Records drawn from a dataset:
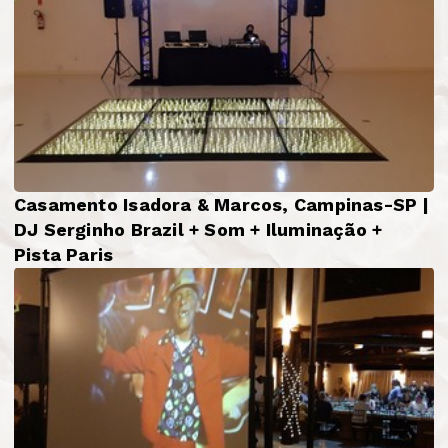
Casamento Isadora & Marcos, Campinas-SP |
DJ Serginho Brazil + Som + Iluminação +
Pista Paris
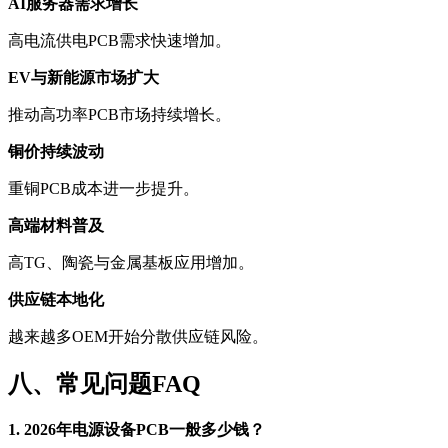
AI服务器需求增长
高电流供电PCB需求快速增加。
EV与新能源市场扩大
推动高功率PCB市场持续增长。
铜价持续波动
重铜PCB成本进一步提升。
高端材料普及
高TG、陶瓷与金属基板应用增加。
供应链本地化
越来越多OEM开始分散供应链风险。
八、常见问题FAQ
1. 2026年电源设备PCB一般多少钱？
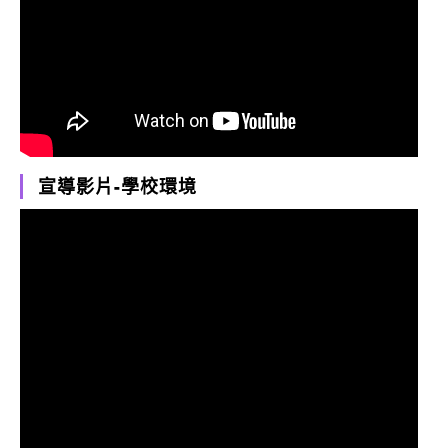
宣導影片-學校環境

Try it
The preceding entries are to be written out again exactly, with the pictures removed.

Problem solution
Casamento Isadora & Marcos, Campinas-SP |
DJ Serginho Brazil + Som + Iluminação +
Pista Paris
AI服务器需求增长
高电流供电PCB需求快速增加。
EV与新能源市场扩大
推动高功率PCB市场持续增长。
铜价持续波动
重铜PCB成本进一步提升。
高端材料普及
高TG、陶瓷与金属基板应用增加。
供应链本地化
越来越多OEM开始分散供应链风险。
八、常见问题FAQ
1. 2026年电源设备PCB一般多少钱？
宣導影片-學校環境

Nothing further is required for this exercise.